At the heart of this treatment are special iron oxide particles measuring approximately 20 nanometers (or twenty billionths of a meter). These particles have a unique property known as superparamagnetism. When they are exposed to a magnetic field, they themselves become tiny magnets, each with a north and south pole. Since these opposite poles are attracted to each other, the particles will naturally self-assemble into chain lattices along the direction of the applied magnetic field.

Liu, then, is developing a way to introduce the particles into adult stem cells. By doing so, he will be able to use a magnetic field to connect them and align them as a group into a position that reconnects the severed spinal cord.

Since these nanoparticles can be toxic, the first step is to coat them with synthetic or organic polymers such as dextran or proteins that prevent them from harming the cells. Liu will then enclose the coated particles in magnetoliposome, a lipid-based structure that is very similar in chemical makeup to the walls of stem cells. The magnetoliposome, however, has a positive charge, while the stem cells are negatively charged. The opposite charges draw the two together, while their chemical similarities allow the magnetoliposomes, along with the nanoparticles they contain, to easily pass through the cell wall.

“We let the stem cells engulf those liposomes. Since you have a magnetic force you can exert on the particles, if the particles are inside the cells you have a force you can exert on the cells and manipulate them, for example, to form stem cell chain along a specific direction.” said Liu.

Next, the modified stem cells will be put in a solution and injected into the patient near the injured area of the spinal cord.
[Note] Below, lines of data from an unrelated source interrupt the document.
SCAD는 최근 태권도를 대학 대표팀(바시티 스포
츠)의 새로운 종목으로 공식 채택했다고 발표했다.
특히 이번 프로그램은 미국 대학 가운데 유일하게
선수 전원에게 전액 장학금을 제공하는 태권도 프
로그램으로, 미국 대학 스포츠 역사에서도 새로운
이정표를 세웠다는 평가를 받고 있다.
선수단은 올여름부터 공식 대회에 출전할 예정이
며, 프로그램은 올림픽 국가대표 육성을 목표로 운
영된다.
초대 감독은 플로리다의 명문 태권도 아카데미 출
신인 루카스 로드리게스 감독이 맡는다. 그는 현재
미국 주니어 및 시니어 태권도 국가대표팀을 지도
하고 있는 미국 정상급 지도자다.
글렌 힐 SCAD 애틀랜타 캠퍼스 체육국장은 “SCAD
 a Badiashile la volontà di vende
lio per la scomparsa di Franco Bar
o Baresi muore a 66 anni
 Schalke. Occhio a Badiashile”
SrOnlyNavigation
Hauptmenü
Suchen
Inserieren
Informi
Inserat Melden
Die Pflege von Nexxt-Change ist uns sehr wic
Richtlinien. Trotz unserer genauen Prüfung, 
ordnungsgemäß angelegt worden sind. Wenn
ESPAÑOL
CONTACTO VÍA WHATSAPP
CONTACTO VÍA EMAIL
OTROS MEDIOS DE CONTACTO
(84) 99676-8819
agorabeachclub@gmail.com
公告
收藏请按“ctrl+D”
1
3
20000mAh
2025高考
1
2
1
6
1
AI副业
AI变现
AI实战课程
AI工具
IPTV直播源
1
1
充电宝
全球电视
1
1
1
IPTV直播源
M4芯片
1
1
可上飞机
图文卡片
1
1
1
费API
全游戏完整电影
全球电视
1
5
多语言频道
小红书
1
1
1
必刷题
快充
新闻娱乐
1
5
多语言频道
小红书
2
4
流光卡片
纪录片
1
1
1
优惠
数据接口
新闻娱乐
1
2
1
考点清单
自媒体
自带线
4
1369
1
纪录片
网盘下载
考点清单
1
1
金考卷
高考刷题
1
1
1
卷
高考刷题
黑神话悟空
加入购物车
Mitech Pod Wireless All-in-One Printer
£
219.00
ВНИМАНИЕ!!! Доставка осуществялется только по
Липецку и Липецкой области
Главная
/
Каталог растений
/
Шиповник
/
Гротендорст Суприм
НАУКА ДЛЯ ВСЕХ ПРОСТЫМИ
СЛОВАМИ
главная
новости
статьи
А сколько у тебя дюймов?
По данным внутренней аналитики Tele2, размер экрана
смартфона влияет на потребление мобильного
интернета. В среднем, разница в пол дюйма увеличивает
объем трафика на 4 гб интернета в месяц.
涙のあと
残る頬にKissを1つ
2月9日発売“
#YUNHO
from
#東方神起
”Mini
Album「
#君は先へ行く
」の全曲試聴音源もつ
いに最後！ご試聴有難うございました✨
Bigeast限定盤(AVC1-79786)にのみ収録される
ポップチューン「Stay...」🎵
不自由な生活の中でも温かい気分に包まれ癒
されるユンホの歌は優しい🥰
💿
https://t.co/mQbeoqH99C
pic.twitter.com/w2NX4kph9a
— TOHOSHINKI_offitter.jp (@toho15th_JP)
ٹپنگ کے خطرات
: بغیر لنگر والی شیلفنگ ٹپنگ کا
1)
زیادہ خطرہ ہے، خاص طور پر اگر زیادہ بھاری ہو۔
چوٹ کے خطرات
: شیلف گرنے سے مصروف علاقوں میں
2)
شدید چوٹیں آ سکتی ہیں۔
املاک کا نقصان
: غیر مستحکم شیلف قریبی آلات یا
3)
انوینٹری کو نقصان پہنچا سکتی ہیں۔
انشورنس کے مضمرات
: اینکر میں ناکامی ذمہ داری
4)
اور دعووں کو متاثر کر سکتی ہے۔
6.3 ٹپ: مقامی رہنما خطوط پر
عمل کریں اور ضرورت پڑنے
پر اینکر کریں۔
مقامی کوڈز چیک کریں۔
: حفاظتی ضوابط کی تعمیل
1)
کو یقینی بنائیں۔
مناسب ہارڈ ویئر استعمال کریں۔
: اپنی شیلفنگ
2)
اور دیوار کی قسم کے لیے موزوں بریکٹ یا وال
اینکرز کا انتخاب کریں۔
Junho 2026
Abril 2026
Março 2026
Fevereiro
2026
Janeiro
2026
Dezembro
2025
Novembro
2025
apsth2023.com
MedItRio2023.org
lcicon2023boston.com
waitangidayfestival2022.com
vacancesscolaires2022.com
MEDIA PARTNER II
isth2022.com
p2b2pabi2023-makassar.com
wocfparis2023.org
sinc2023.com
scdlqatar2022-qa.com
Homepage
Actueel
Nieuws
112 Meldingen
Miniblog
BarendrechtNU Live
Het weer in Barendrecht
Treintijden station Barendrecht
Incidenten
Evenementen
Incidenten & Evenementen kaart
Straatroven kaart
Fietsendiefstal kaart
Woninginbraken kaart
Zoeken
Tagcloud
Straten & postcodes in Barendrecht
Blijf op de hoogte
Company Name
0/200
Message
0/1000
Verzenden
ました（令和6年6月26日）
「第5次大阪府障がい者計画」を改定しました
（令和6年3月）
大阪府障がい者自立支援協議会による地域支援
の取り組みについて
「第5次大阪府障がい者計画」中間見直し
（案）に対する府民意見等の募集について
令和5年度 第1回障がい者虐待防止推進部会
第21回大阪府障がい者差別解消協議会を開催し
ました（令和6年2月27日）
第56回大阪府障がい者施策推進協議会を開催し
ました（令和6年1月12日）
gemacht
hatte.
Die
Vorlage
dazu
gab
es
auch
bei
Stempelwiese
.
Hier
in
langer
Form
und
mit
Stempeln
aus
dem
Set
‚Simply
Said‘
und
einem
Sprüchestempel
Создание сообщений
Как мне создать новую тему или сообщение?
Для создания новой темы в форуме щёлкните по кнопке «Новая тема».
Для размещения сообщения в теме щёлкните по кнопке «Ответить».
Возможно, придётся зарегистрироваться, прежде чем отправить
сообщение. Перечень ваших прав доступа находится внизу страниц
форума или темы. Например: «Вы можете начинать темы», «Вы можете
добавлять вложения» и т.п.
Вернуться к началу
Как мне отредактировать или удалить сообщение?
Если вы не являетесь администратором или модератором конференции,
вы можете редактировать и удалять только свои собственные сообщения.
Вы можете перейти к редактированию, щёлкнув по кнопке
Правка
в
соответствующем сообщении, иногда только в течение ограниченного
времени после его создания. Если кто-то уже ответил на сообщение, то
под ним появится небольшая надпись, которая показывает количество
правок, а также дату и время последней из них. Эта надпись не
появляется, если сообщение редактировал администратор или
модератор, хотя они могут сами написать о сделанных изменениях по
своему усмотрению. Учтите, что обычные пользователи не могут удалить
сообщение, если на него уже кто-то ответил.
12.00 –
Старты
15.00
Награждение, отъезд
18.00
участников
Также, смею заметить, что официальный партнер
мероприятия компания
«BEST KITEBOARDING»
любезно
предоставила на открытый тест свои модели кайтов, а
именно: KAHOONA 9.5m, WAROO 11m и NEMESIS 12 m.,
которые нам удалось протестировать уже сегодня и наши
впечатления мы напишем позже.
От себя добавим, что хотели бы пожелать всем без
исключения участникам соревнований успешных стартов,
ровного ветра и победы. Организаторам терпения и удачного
Doctors will then expose the area near the injection to a finely tuned magnetic field that should cause the stem cells to form a column that reconnects the two severed ends of the spinal cord.

Since this research is ongoing, the researchers have not determined exactly how long exposure to the magnetic field would have to last. Liu expects it could require several weeks for the formation of a strong and lasting connection and that a mobile magnetic field generator could be developed.

Those weeks, however, would pale in comparison to a lifetime of limited mobility or the long and difficult recovery from spinal surgery. “This work shows real promise,” said Liu. “If we’re successful, for many people paralysis could end up as just a temporary problem, not a lifetime condition.”